Input material: Begin

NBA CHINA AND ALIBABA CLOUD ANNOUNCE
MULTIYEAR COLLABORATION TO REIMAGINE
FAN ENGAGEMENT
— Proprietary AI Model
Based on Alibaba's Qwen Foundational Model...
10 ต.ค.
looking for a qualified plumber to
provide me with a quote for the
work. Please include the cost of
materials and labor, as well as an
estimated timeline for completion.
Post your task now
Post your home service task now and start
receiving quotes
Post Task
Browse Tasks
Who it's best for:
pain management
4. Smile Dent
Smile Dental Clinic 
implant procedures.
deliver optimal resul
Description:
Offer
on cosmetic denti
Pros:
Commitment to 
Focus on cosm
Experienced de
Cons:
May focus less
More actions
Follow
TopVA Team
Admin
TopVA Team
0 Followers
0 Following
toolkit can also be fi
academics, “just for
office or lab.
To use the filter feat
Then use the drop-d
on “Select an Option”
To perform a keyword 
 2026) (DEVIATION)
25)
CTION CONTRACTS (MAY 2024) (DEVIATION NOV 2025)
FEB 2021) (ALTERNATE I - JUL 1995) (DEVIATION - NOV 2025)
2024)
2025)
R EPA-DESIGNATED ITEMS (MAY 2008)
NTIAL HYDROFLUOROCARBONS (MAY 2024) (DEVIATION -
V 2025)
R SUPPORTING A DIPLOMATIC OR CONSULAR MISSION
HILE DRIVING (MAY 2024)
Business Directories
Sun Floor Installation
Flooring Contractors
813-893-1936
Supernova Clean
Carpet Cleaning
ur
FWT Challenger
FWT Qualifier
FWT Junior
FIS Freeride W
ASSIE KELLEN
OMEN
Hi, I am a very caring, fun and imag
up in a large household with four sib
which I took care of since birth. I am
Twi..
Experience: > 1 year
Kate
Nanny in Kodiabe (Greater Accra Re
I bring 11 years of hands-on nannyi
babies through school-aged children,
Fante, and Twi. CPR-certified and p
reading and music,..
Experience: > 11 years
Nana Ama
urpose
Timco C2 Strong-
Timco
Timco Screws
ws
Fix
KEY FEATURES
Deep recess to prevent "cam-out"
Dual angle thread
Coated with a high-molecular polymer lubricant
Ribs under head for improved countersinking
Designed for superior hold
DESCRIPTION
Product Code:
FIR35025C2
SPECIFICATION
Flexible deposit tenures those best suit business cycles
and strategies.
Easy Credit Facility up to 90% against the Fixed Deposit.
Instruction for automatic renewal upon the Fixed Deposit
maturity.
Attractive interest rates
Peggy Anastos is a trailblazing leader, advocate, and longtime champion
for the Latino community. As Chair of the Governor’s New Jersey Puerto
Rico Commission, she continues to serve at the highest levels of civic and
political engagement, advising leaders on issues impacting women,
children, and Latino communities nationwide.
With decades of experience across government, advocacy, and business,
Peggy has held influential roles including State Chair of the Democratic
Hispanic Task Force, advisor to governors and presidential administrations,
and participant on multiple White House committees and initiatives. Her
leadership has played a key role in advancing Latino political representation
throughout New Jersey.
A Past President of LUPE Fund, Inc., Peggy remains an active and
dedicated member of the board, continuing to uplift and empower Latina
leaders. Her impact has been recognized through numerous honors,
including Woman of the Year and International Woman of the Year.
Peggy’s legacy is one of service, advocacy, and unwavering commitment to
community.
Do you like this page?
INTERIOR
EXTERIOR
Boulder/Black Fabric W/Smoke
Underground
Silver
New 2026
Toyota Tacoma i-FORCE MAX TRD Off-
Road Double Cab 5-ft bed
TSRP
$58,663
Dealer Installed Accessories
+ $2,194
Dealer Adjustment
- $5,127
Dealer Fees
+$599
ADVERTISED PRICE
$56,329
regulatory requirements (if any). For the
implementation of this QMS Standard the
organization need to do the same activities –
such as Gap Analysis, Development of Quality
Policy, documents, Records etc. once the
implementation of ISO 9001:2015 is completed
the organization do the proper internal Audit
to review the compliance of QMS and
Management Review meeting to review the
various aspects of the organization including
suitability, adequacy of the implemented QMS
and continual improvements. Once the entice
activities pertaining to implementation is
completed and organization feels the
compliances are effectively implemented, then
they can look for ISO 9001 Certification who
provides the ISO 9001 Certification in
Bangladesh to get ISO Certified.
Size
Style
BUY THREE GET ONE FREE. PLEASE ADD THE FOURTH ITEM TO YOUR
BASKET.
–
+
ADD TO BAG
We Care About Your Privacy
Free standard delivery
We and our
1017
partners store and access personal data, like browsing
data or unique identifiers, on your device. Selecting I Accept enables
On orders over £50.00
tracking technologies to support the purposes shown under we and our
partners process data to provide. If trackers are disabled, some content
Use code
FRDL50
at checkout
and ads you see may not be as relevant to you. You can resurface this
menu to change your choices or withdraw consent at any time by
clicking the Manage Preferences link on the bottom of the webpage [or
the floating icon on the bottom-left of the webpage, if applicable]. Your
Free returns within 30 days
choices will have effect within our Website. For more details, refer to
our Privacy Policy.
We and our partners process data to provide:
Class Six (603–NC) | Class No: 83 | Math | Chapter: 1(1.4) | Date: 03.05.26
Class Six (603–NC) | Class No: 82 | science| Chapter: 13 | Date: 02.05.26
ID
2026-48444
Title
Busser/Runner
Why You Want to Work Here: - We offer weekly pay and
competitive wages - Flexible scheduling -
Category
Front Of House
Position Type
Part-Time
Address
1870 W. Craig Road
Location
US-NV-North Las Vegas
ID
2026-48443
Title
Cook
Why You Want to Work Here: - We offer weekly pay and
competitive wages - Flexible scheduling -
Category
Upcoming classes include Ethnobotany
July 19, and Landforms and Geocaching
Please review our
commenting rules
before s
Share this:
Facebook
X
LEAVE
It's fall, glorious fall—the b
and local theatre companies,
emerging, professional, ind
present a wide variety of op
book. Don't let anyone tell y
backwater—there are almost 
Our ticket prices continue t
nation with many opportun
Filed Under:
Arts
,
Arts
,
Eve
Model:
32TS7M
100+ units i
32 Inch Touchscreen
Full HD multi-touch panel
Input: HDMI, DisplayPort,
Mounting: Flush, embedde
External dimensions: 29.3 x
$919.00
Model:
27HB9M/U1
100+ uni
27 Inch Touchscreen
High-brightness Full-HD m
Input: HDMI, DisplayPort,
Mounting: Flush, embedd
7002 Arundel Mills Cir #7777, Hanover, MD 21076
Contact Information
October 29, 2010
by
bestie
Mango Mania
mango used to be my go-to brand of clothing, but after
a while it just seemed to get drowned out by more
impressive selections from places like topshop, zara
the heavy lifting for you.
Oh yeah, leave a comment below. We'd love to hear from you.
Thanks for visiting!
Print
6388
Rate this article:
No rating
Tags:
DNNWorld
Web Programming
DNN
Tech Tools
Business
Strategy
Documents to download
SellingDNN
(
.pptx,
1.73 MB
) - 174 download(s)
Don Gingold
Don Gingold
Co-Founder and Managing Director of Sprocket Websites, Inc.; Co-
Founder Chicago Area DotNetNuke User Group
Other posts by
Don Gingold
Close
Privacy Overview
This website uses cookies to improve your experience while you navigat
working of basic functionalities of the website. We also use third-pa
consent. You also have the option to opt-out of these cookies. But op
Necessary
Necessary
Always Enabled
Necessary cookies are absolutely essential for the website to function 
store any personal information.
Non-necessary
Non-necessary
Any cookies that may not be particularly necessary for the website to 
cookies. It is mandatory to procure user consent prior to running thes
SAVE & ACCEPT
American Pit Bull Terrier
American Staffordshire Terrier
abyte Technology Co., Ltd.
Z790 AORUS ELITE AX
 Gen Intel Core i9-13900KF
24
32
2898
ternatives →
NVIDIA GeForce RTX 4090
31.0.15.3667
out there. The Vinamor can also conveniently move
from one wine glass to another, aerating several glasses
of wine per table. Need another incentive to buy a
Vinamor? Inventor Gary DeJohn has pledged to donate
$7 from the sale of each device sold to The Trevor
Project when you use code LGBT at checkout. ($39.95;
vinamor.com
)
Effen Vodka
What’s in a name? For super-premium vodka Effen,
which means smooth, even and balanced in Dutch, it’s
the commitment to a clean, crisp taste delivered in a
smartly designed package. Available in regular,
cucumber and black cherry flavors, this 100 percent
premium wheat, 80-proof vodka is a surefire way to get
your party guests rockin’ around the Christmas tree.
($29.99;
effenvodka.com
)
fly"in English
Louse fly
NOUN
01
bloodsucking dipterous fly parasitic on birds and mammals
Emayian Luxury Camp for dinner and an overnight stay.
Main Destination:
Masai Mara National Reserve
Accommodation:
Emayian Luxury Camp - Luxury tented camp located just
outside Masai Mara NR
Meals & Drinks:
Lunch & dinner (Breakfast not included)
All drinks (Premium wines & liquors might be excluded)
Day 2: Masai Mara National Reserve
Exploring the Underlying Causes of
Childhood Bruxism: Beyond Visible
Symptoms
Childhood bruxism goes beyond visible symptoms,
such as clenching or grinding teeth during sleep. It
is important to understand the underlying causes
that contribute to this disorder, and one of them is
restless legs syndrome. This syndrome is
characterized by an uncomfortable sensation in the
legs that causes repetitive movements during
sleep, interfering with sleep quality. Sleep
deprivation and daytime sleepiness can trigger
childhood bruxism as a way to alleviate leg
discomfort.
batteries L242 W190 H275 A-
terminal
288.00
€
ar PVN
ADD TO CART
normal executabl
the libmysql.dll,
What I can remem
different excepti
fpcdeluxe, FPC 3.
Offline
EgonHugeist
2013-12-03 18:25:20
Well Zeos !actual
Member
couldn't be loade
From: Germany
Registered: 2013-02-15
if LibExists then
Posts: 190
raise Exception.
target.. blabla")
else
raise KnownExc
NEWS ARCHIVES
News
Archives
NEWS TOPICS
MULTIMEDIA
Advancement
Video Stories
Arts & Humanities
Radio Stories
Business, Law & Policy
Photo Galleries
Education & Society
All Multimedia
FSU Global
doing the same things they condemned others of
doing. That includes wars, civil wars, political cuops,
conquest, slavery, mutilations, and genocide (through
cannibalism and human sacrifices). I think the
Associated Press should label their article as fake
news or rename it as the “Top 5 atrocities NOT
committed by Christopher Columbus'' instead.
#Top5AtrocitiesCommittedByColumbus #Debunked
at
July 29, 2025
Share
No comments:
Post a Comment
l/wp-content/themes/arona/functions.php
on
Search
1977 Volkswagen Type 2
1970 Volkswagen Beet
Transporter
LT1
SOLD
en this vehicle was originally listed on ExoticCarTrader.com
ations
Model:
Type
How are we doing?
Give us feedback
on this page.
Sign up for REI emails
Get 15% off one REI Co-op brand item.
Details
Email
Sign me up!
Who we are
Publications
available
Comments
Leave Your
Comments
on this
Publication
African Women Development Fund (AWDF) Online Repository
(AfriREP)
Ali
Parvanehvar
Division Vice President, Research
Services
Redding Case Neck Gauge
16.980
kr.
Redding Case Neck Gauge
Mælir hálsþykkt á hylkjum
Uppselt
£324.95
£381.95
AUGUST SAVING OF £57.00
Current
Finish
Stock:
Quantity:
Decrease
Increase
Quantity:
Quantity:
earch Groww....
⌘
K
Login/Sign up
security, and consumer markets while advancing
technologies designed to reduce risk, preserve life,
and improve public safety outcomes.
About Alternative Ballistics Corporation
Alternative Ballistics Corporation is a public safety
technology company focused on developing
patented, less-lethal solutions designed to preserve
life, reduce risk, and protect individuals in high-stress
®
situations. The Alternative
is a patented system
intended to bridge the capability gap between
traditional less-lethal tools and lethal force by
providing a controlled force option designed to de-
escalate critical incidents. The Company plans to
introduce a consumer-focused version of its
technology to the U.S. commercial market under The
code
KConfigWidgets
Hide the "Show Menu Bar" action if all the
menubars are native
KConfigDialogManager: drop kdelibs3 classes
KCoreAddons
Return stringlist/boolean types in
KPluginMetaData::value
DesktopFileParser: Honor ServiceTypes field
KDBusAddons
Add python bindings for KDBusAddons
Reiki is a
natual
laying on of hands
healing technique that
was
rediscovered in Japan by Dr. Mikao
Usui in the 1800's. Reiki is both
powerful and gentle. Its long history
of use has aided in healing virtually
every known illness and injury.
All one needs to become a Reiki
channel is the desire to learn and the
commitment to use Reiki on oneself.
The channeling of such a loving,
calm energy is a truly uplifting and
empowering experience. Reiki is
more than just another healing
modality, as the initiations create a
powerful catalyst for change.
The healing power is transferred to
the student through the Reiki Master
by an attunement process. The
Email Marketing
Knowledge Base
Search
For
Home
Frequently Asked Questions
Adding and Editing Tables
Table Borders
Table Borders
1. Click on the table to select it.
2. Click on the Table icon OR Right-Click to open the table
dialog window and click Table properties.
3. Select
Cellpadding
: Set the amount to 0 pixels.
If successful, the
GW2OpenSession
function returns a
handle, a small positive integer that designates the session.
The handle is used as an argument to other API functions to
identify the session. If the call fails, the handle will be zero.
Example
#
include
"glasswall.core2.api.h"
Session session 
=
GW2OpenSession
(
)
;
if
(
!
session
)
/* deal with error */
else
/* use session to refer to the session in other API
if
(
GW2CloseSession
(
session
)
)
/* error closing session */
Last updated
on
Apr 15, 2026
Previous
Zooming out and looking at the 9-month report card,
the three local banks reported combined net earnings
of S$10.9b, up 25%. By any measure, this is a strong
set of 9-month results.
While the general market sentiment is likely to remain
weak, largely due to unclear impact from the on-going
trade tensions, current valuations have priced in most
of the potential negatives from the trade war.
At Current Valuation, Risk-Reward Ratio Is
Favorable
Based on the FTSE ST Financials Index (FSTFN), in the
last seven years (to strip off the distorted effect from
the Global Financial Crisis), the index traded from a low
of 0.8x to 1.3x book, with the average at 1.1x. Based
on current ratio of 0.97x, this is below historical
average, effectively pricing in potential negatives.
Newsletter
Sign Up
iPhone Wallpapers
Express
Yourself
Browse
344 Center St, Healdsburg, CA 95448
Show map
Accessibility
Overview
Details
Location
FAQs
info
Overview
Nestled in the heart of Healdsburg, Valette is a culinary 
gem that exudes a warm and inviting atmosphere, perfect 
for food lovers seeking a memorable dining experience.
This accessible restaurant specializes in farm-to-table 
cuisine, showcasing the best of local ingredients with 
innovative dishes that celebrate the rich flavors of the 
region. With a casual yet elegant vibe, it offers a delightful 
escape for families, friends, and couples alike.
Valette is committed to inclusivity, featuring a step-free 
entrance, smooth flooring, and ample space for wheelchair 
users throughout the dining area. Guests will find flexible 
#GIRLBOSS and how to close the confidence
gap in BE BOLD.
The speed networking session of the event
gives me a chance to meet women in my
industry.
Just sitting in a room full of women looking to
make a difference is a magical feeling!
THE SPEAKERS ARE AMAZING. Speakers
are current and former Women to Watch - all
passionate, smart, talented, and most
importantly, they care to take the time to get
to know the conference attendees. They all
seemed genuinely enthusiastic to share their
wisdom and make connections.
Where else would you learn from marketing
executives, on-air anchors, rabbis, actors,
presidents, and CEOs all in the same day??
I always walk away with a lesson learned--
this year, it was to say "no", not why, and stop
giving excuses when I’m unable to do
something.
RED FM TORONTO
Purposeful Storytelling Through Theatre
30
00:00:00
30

Input material: End

--- What you are asked to do ---
Your reply should be a single number: the count of lines above that contain the word "same".

--- Your response ---
3